Importing data

You can import data into an entity table from a spreadsheet or from a datasource.

To import data, an entity table and a corresponding Elasticsearch index must exist. To create them in advance, follow the steps in Creating entity tables.

This section describes the process for adding data to an existing entity table.

Adding data to an existing entity table

Example

An analyst receives a file that contains the latest data about investments in companies of interest.

There is already an entity table in the system about investments, so they don’t need to create a new entity table - they need only to add data to the existing one.

In the Data model app, the analyst can select Add data and can import the new file.

Before you begin

Your system must be configured for security to allow the importing of data. For more information, see Configuring security for data imports.

If you are planning to import data into Siren Investigation from logs, see Importing data by using Logstash.

Importing data from a spreadsheet

Importing Excel files that are larger than 20MB can affect the system’s performance. We recommend using CSV files for importing large amounts of data.

You can import data from common spreadsheet file formats, such as .csv, .tsv, .xls, or .xlsx.

In the Data model app, click Add/Create (the plus symbol).
Click Add data.
Click From a CSV file.
Select a file from your system or drag and drop it into the screen. If you are uploading an Excel file, you can select the sheet that you want to import.
(Optional) Configure the following options:
- Apply header as field names: If selected, the first row of the file will be used to define the field names.
- Specify a custom delimiter: In cases where commas are not the delimiter in the uploaded file, you can specify another type. Enter the delimiter character in this field, for example a vertical bar (|) or a colon (:).
- Specify the columns to exclude: Specify the columns that you do not want to include in the import.
Click Next.
On the Transform data screen, select the target table from the dropdown menu.

If you decide that you need to create a new entity table for this data, click Create a new table and select Add fields from spreadsheet.
(Optional) Use field scripts to transform field data and click Test transformer.
Click Transform data and Start loading.

Quick import from a spreadsheet

This option imports data and creates an entity table simultaneously.
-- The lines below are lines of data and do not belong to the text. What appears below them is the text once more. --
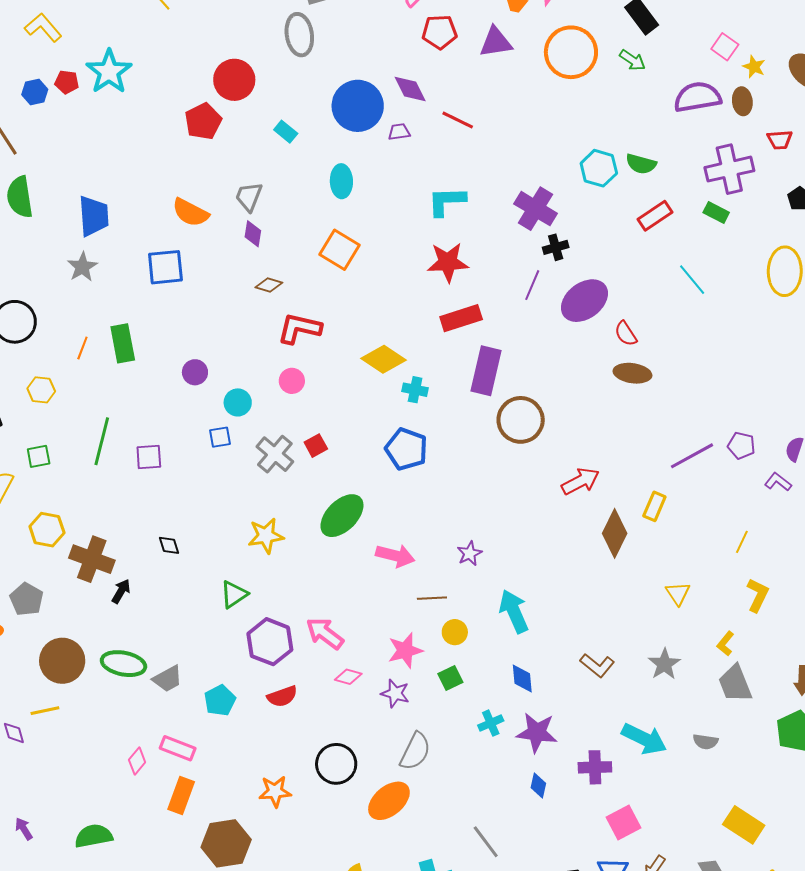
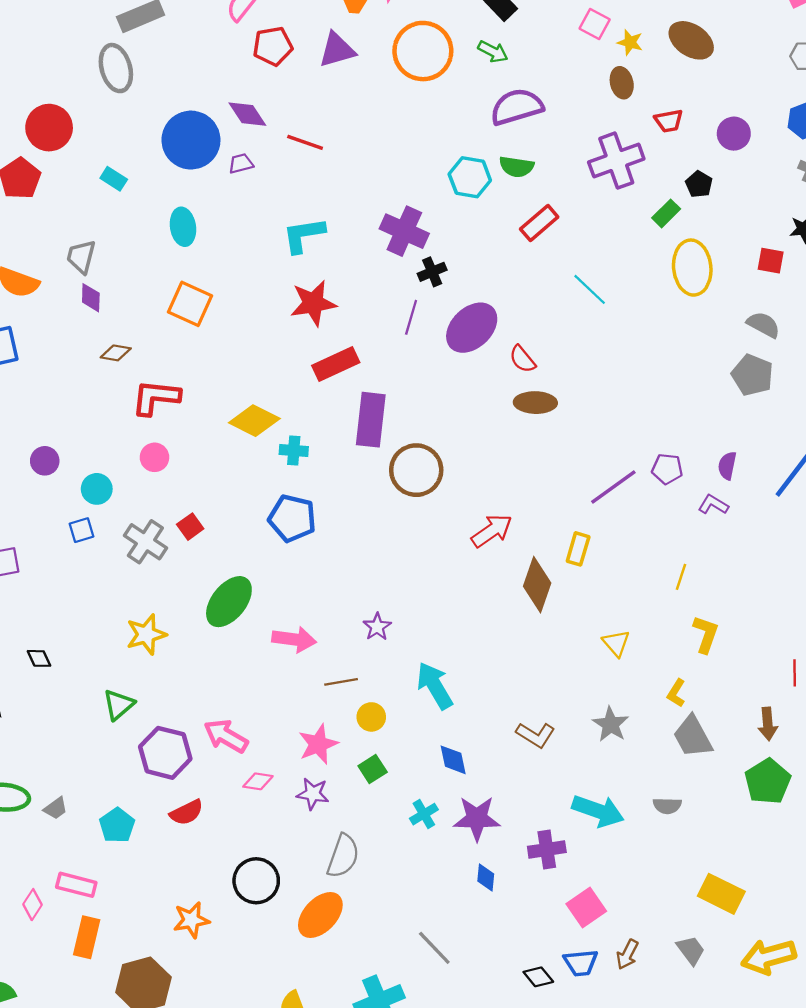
purple semicircle: (697, 97) -> (517, 107), moved
green rectangle: (716, 213) -> (666, 213), moved, turned -65
gray trapezoid: (168, 679) -> (56, 808), size x0.7

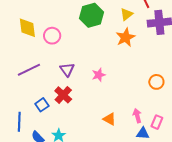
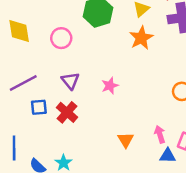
pink circle: (52, 36) -> (61, 38), moved
blue square: (42, 105) -> (39, 107), moved, turned 32
orange triangle: (109, 119) -> (126, 140), turned 32

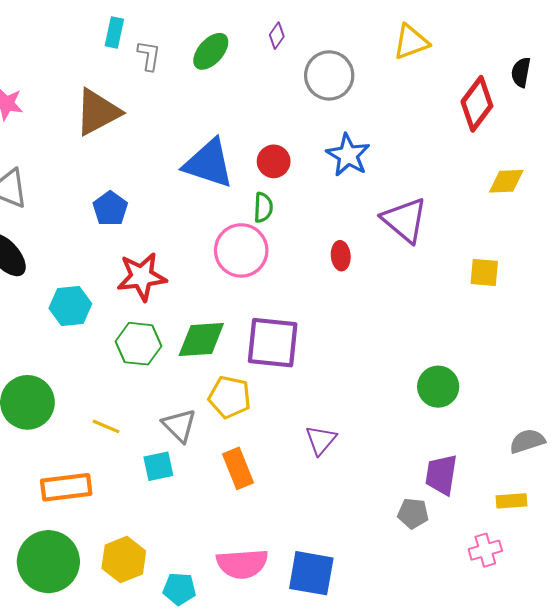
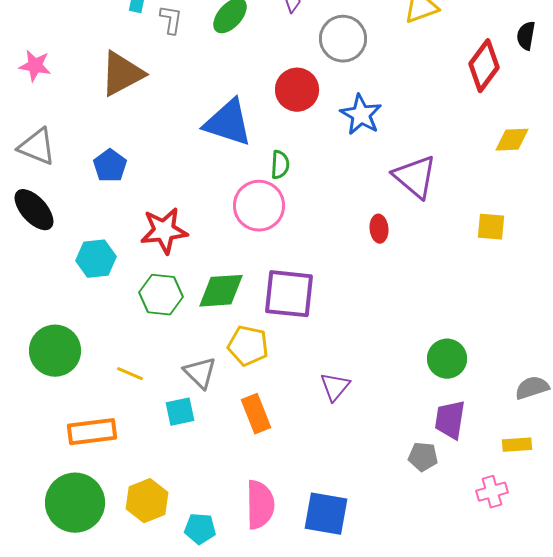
red circle: (274, 161) -> (297, 90), moved, size x1.4
blue pentagon: (110, 209) -> (110, 166), moved
red ellipse: (341, 256) -> (379, 229), moved
green circle: (438, 387) -> (447, 359), moved
pink semicircle: (242, 564) -> (260, 505), turned -87

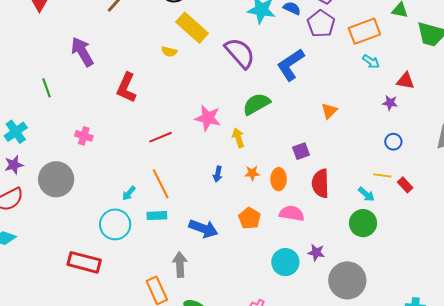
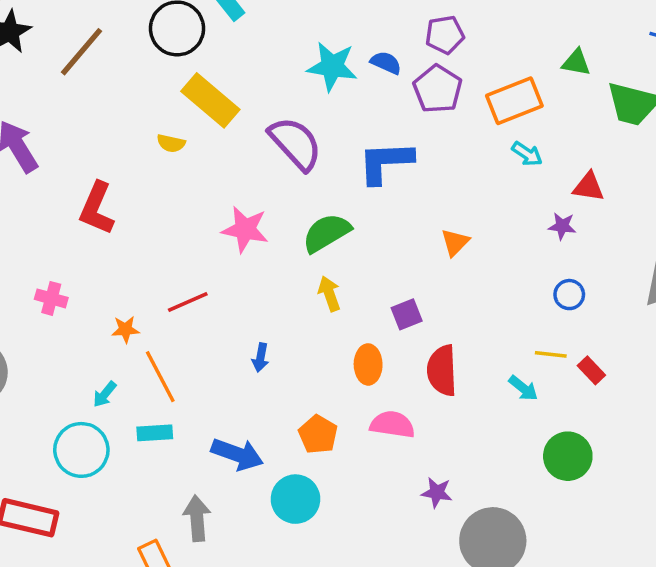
blue L-shape: (291, 65) -> (385, 162), turned 32
pink star: (208, 118) -> (245, 229), moved
pink cross: (84, 136) -> (51, 298), moved
red line: (160, 137) -> (188, 302), moved
yellow arrow: (238, 138) -> (329, 294), moved
orange star: (252, 173) -> (125, 329), moved
green circle: (363, 223) -> (568, 456), moved
cyan circle: (285, 262) -> (295, 499), moved

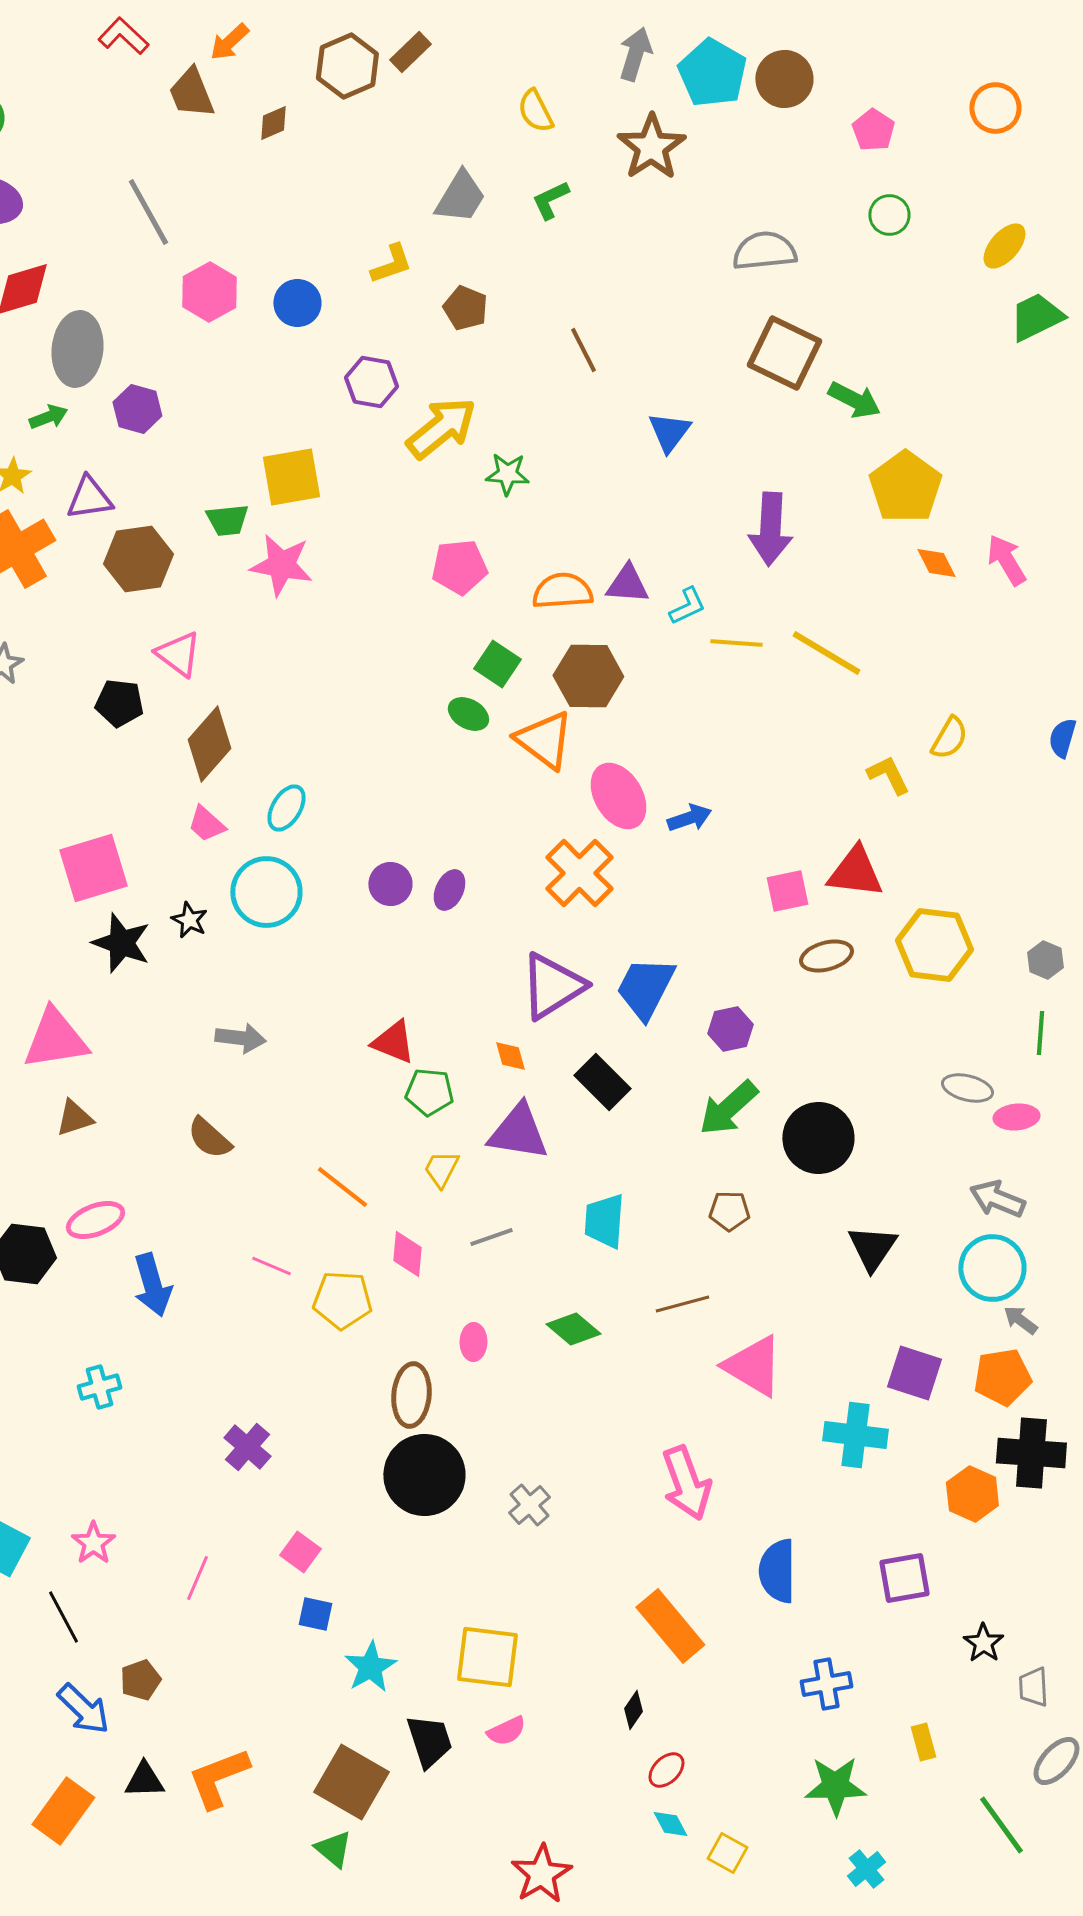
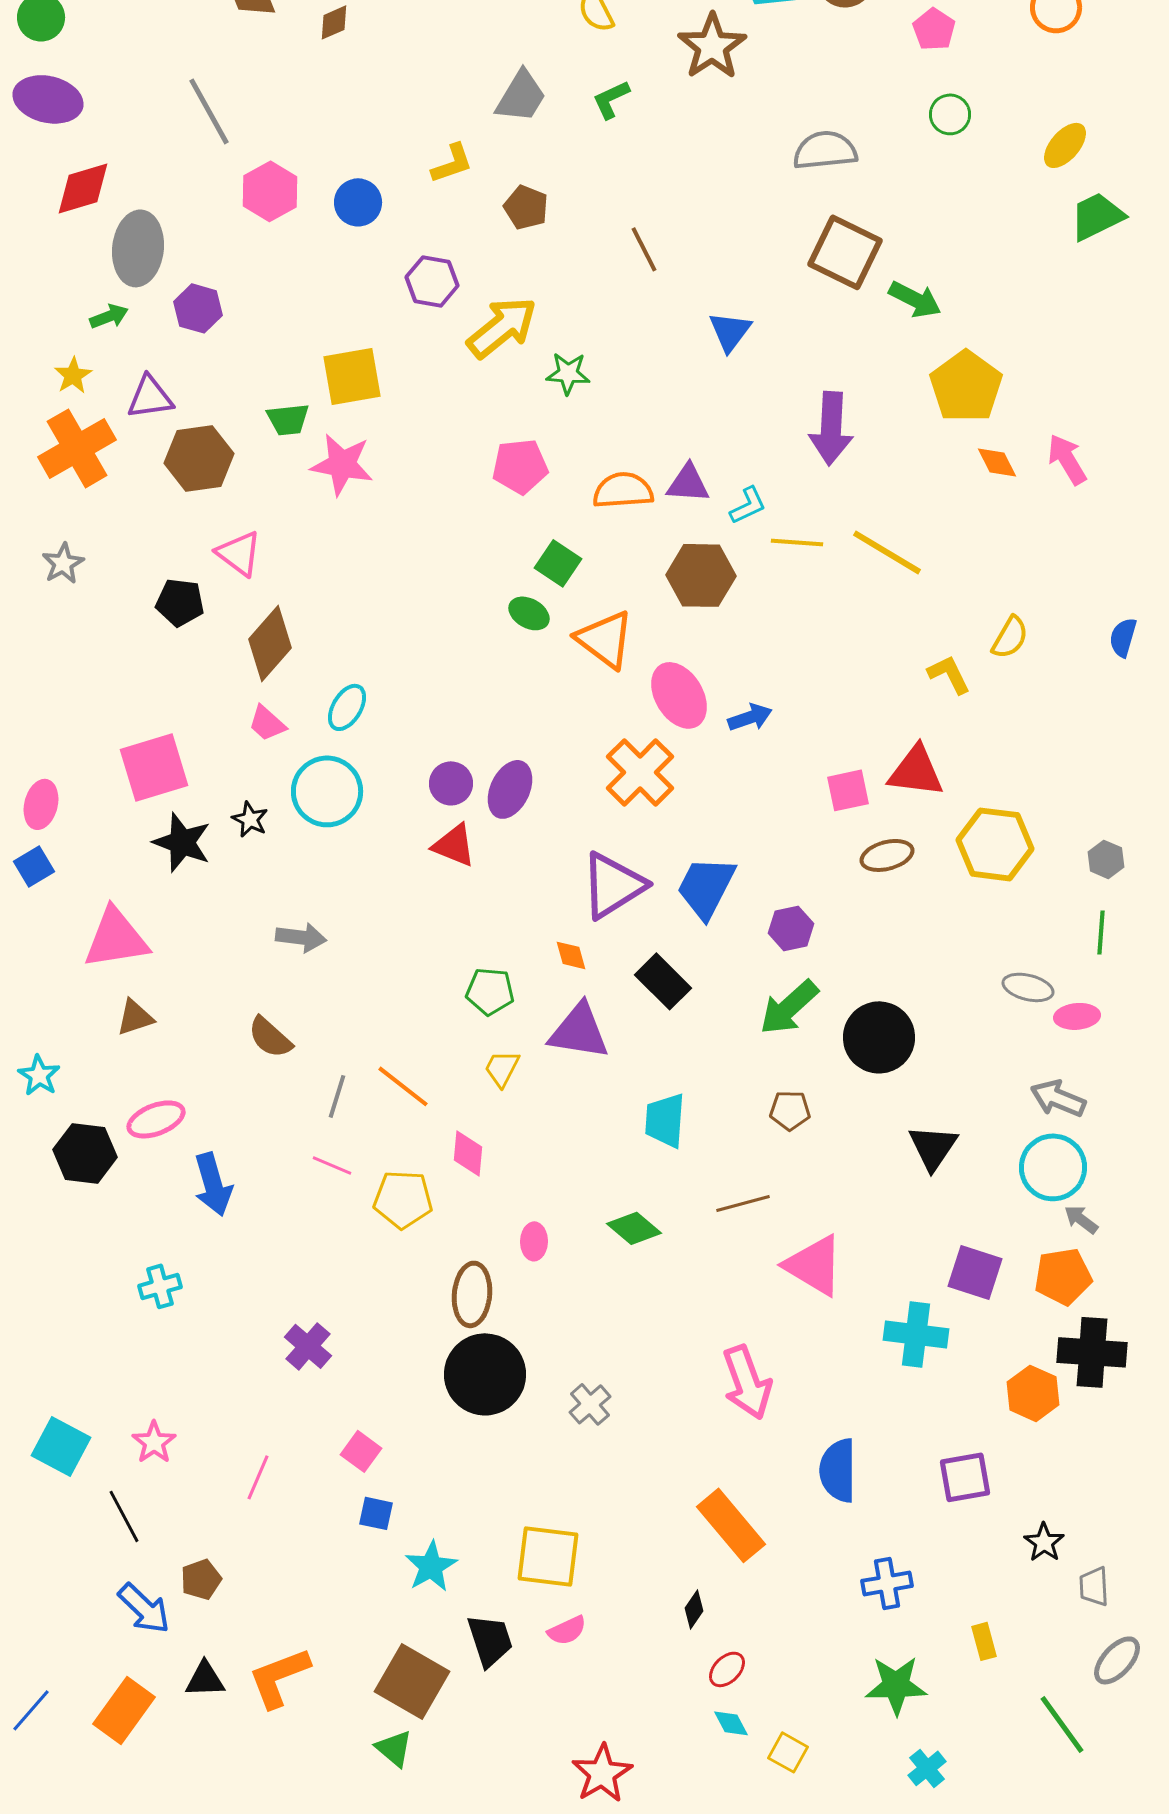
brown hexagon: (588, 676) -> (701, 575), moved
purple ellipse: (449, 890) -> (510, 789), size x1.4
red triangle: (393, 1042) -> (454, 845), moved
gray line: (491, 1237) -> (337, 1096), moved, turned -54

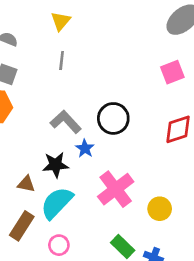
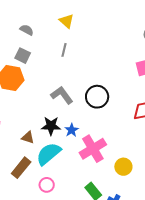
yellow triangle: (61, 21) -> (67, 21), turned -35
blue star: (85, 148) -> (72, 130), moved

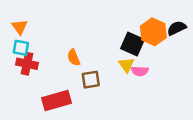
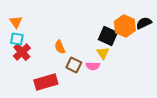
red cross: (27, 64) -> (22, 52), turned 36
pink semicircle: (140, 71) -> (93, 66), moved
brown square: (91, 80) -> (74, 65), turned 35

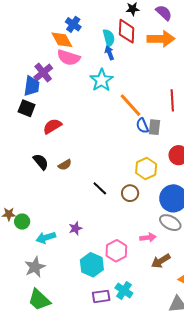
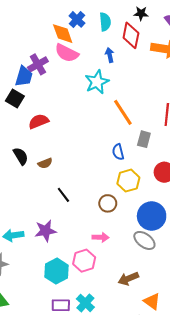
cyan semicircle: (109, 38) -> (105, 22), moved
blue semicircle: (142, 126) -> (118, 152), moved
black line: (100, 188) -> (63, 195), moved
purple star: (75, 228) -> (45, 231), size x1.5
pink arrow: (148, 237) -> (101, 237), moved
Click Quick import from a spreadsheet.
Select a file from your system or drag and drop it into the screen.
(Optional) Configure the following options:
- Apply header as field names: If selected, the first row of the file will be used to define the field names.
- Specify a custom delimiter: In cases where commas are not the delimiter in the uploaded file, you can specify another type. Enter the delimiter character in this field, for example a vertical bar (|) or a colon (:).
- Specify the columns to exclude: Specify the columns that you do not want to include in the import.
Click Add fields.
Specify a name for the entity table.
Define the types of data in each field. For more information, see Mapping data in fields.
(Optional) Define an advanced mapping for fields if required.
Continue the import process by selecting one of the following options:
- Create structure only: Creates an index with the defined mapping, but no records will be imported.
- Next: Creates an index with the defined mapping and moves on to the transform stage of the import process.

After you create an entity table, you can modify the icon, color, and other values. For more information, see Editing entity tables.

Importing data from a datasource

Your system must be configured to connect to an Avatica datasource. For more information, see Working with JDBC datasources.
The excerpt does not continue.